Many people attribute this growing trend to the surge of the “social Internet” -- which is largely affecting the way individuals consume content, using social media platforms as gateways to the Web. However, even when they are not on these sites, the influence of Twitter and Facebook is dominating individuas' browsing behavior, which is largely spent following links to content that their friends have liked or tweeted.
This change represents a fundamental shift in the behavioral patterns of the online audience. They are now turning into “hunter gatherers” -- looking for your product, service or advice to consumers of pre-qualified, curated and recommended socialized content. Because the content has come from someone in their approved social circle, these visitors arrive pre-warmed, ready for your message, ready to be engaged, ready for conversation, and ultimately ready for conversion.
Being where the consumer is has long been the marketing mantra, and both B2B and B2C audiences are on social media sites. With 80% of your audience on social media, it is critical that it be at the core of your organization’s marketing mix.
With this in mind, marketers need to extend their business strategies from being found to being there. True, we need to help those hunter-gatherers to find, share and curate the content, but in the social Web, we have to go beyond waiting for people to come -- we have to actively engage and target the audience.
The growth of social media is inextricably linked with mobility, as almost 40% of users access social media sites from their mobile phone.

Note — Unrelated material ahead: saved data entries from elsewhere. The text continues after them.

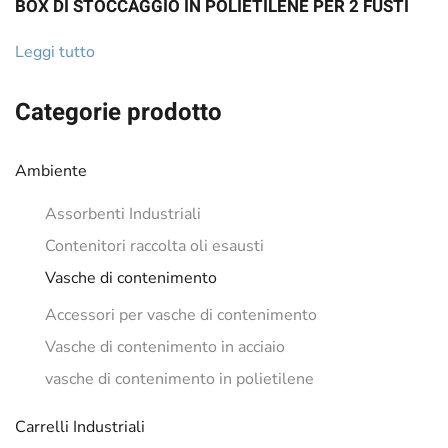
BOX DI STOCCAGGIO IN POLIETILENE PER 2 FUSTI
Leggi tutto
Categorie prodotto
Ambiente
Assorbenti Industriali
Contenitori raccolta oli esausti
Vasche di contenimento
Accessori per vasche di contenimento
Vasche di contenimento in acciaio
vasche di contenimento in polietilene
Carrelli Industriali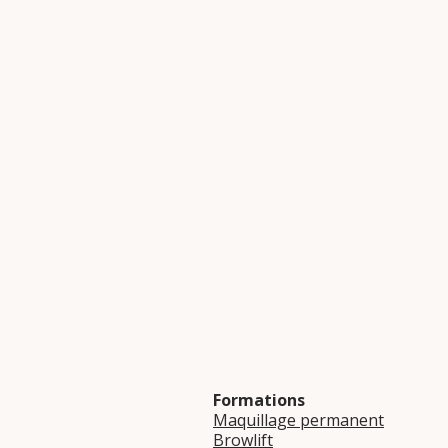
Formations
Maquillage permanent
Browlift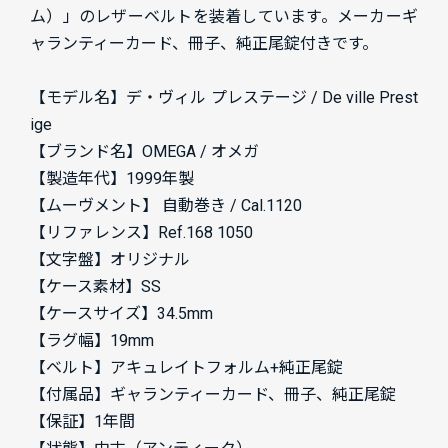
ム）」のレザーベルトを装着しています。メーカーギ
ャランティーカード、冊子、純正尾錠付きです。
【モデル名】デ・ヴィル プレステージ /
De ville Prest
ige
【ブランド名】
OMEGA / オメガ
【製造年代】
1999年製
【ムーヴメント】 自動巻き /
Cal.1120
【リファレンス】
Ref.168 1050
【文字盤】オリジナル
【ケース素材】
SS
【ケースサイズ】
34.5mm
【ラグ幅】
19mm
【ベルト】
アキュレイトフォルム+純正尾錠
【付属品】
ギャランティーカード、冊子、純正尾錠
【保証】1年間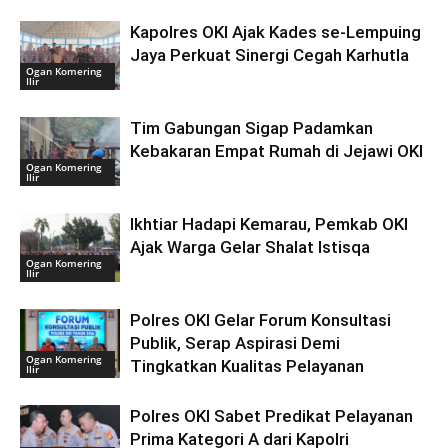
Kapolres OKI Ajak Kades se-Lempuing
Jaya Perkuat Sinergi Cegah Karhutla
Ogan Komering
Ilir
Tim Gabungan Sigap Padamkan
Kebakaran Empat Rumah di Jejawi OKI
Ogan Komering
Ilir
Ikhtiar Hadapi Kemarau, Pemkab OKI
Ajak Warga Gelar Shalat Istisqa
Ogan Komering
Ilir
Polres OKI Gelar Forum Konsultasi
Publik, Serap Aspirasi Demi
Ogan Komering
Tingkatkan Kualitas Pelayanan
Ilir
Polres OKI Sabet Predikat Pelayanan
Prima Kategori A dari Kapolri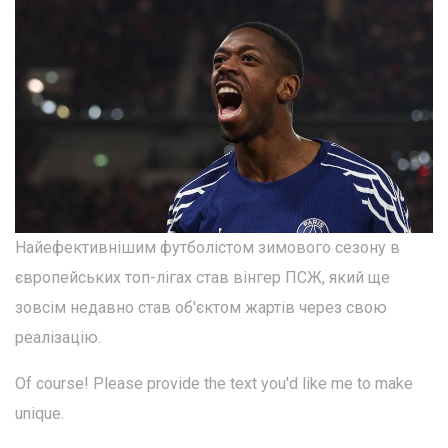
Найефективнішим футболістом зимового сезону в
європейських топ-лігах став вінгер ПСЖ, який ще
зовсім недавно став об'єктом жартів через свою
реалізацію.
Of course! Please provide the text you'd like me to make
unique.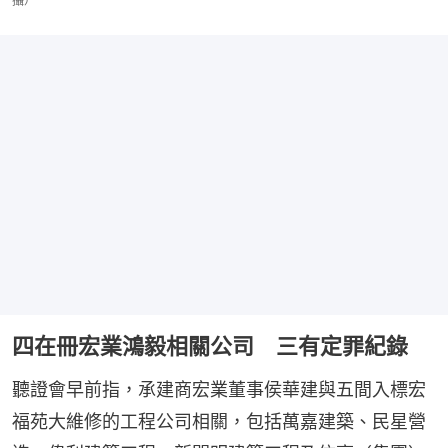
攝）
四在冊宏業鴻毅相關公司 三有定罪紀錄
聽證會早前指，承建商宏業董事侯華建與五間入標宏
福苑大維修的工程公司相關，包括萬嘉建築、民星營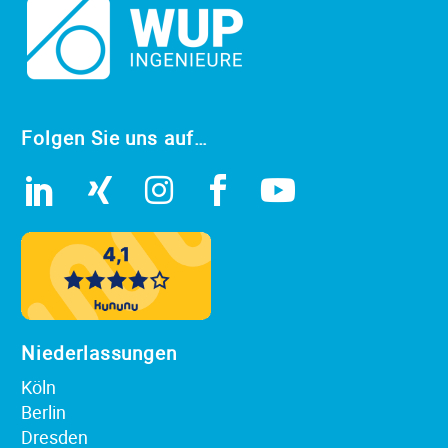
Folgen Sie uns auf…
Niederlassungen
Köln
Berlin
Dresden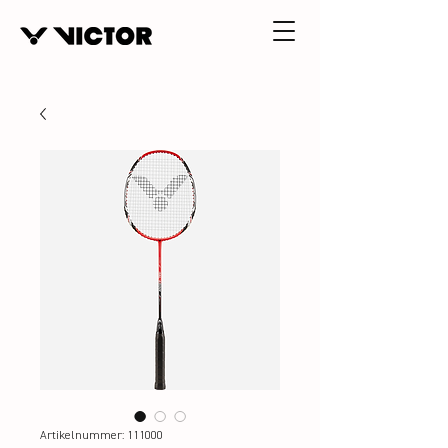
Artikelnummer: 111000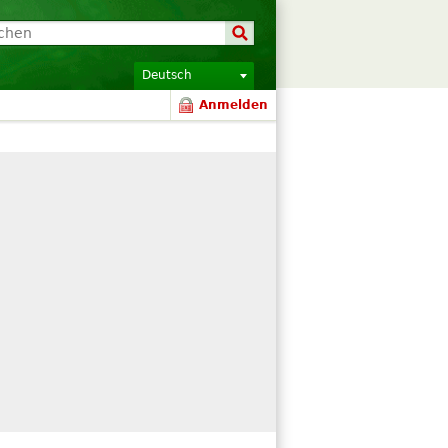
Deutsch
Anmelden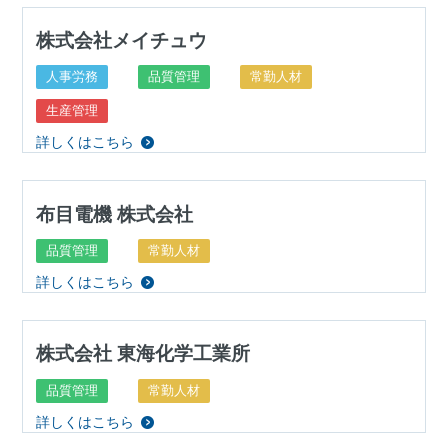
株式会社メイチュウ
人事労務
品質管理
常勤人材
生産管理
詳しくはこちら
布目電機 株式会社
品質管理
常勤人材
詳しくはこちら
株式会社 東海化学工業所
品質管理
常勤人材
詳しくはこちら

This transition from corporate sites and desktop computers, to social media sites and mobile phones create a multichannel marketing perfect storm.
While the online audience is looking for a seamless, consistent brand or customer-service experience as they move between these digital touchpoints, organizations tend to view these channels as niche specialties and treat them with siloed business practices, software tools, content repositories and user data. This approach needs to change and adapt to the new standards in content management.
How we publish to the Web, mobile, email and social media channels like Twitter and Facebook are challenges we’ve been facing for a decade -- managing variants of content and
delivering this in the correct format, relevant to the visitor.
Social media marketing strategies require us to tune our marketing skills and perhaps invest in new business tools, such as social media monitoring. These tools need to be firmly connected to our existing content publishing, analytics and customer-relationship processes. When done right, this integration empowers a message to break though the noise of the biggest content forest imaginable.